Block expressions are resolved by making a child symbol table, and resolving each statement and the expression if present.
### Exercises
1. Implement the rest of the expressions.
## 7.7 Resolving let statements
```ts
class Resolver {
// ...
private resolveLetStmt(stmt: Stmt, syms: Syms) {
if (stmt.kind.type !== "let")
throw new Error("expected let statement");
this.resolveExpr(stmt.kind.value, syms);
const ident = stmt.kind.param.ident;
if (syms.locallyDefined(ident)) {
this.reportAlreadyDefined(ident, stmt.pos, syms);
return;
}
syms.define(ident, {
ident,
type: "let",
pos: stmt.param.pos,
stmt,
param: stmt.param,
});
}
// ...
}
```
To resolve a let statement, we resolve the value expression, then we check that the symbol has not been defined already, and then we define the symbol as a let-symbol.

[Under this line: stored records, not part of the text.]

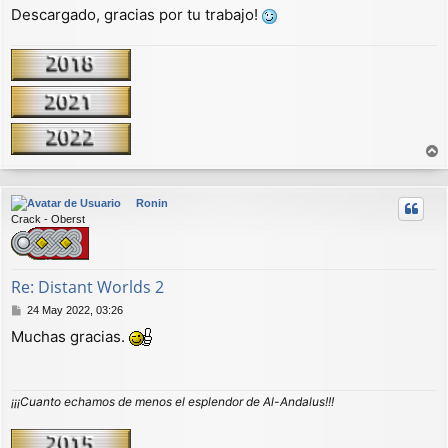
Descargado, gracias por tu trabajo!
r
r
Ronin
i
Crack - Oberst
b
a
Re: Distant Worlds 2
M
24 May 2022, 03:26
e
Muchas gracias.
n
s
a
j
¡¡¡Cuanto echamos de menos el esplendor de Al-Andalus!!!
e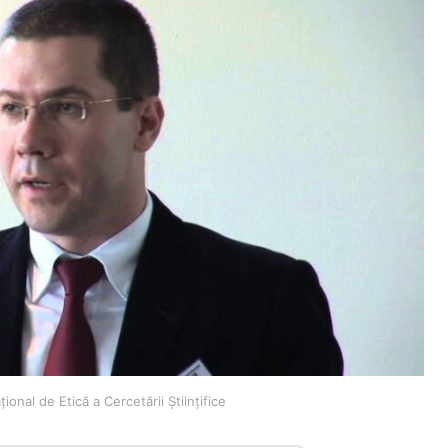
onal de Etică a Cercetării Științifice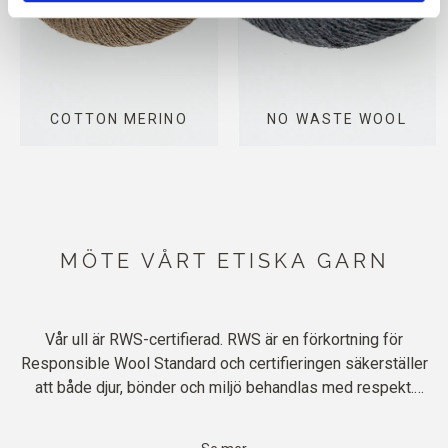
COTTON MERINO
NO WASTE WOOL
MÖTE VÅRT ETISKA GARN
Vår ull är RWS-certifierad. RWS är en förkortning för
Responsible Wool Standard och certifieringen säkerställer
att både djur, bönder och miljö behandlas med respekt.
Listan med krav på RWS-certifierad ull är lång. I korthet
skyddar certifieringen djurens fem friheter, vilket innebär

## 7.8 Resolving function definition statements
```ts
class Resolver {
// ...
private resolveFnStmt(stmt: Stmt, syms: Syms) {
if (stmt.kind.type !== "fn")
throw new Error("expected fn statement");
if (syms.locallyDefined(stmt.kind.ident)) {
this.reportAlreadyDefined(stmt.kind.ident, stmt.pos, syms);
return;
}
syms.define(ident, {
ident: stmt.kind.ident,
type: "fn",
pos: stmt.pos,
stmt,
});
const fnScopeSyms = new Syms(syms);
for (const param of stmt.kind.params) {
if (fnScopeSysm.locallyDefined(param.ident)) {
this.reportAlreadyDefined(param.ident, param.pos, syms);
continue;
}
fnScopeSyms.define(param.ident, {
ident: param.ident,
type: "fn_param",
pos: param.pos,
param,
});
}
this.resolveExpr(stmt.kind.body, fnScopeSyms);
}
// ...
}
```
To resolve a function definition we first check that the symbol is not already defined, then we define it. Then we make a child symbol table, define all the parameters and lastly resolve the function body.
Parameters must not have the same name, to that end we check that each parameters identififer is not already defined.
Contrary to resolving the let statement, we define the function symbol before resolving the body expression. This is so that the function body is able to call the function recursively.
## 7.9 Resolving statements
```ts
class Resolver {
// ...
private resolveStmt(stmt: Stmt, syms: Syms) {
if (stmt.kind.type === "error") {
return;
}
if (stmt.kind.type === "let") {
this.resolveLetStmt(stmt, syms);
return;
}
if (stmt.kind.type === "fn") {
this.resolveFnStmt(stmt, syms);
return;
}
if (stmt.kind.type === "return") {
if (stmt.kind.expr)
this.resolveExpr(stmt.kind.expr, syms);
return;
}
// ...
throw new Error(`unknown statement ${expr.kind.type}`);
}
// ...
}
```
Just like expressions, we traverse the AST and resolve every sub-statement and expression.
### Exercises
1. Implement the rest of the expressions.
## 7.10 Resolving AST
```ts
class Resolver {
// ...
private resolveStmts(stmts: Stmt[]) {
const scopeSyms = new Syms(this.root);
for (const stmt of stmts) {
this.resolveStmt(stmt, scopeSyms);
}
}
// ...
}
```
We'll make a child symbol table of the root and resolve each statement.
## 7.11 Errors
### 7.11.1 Use of undefined
```ts
class Resolver {
// ...
private reportUseOfUndefined(ident: Ident, pos: Pos, syms: Syms) {
console.error(`use of undefined symbol '${ident}' at ${pos.line}${pos.col}`);
}
// ...
}
```
### 7.11.2 Already defined
```ts
class Resolver {
// ...
private reportAlreadyDefined(ident: Ident, pos: Pos, syms: Syms) {
console.error(`symbol already defined '${ident}', at ${pos.line}${pos.col}`);
const prev = syms.get(ident);
if (!prev.ok)
throw new Error("expected to be defined");
if (!prev.sym.pos)
return;
const { line: prevLine, col: prevCol } = prev.sym.pos;
console.error(`previous definition of '${ident}' at ${prevLine}:${prevPos}`);
}
// ...
}
```
Print the last definition to help the user.
## Exercises
1. \* Implement, so that `reportUseOfUndefined` searches for similar symbols, eg. using lLevenshtein distance.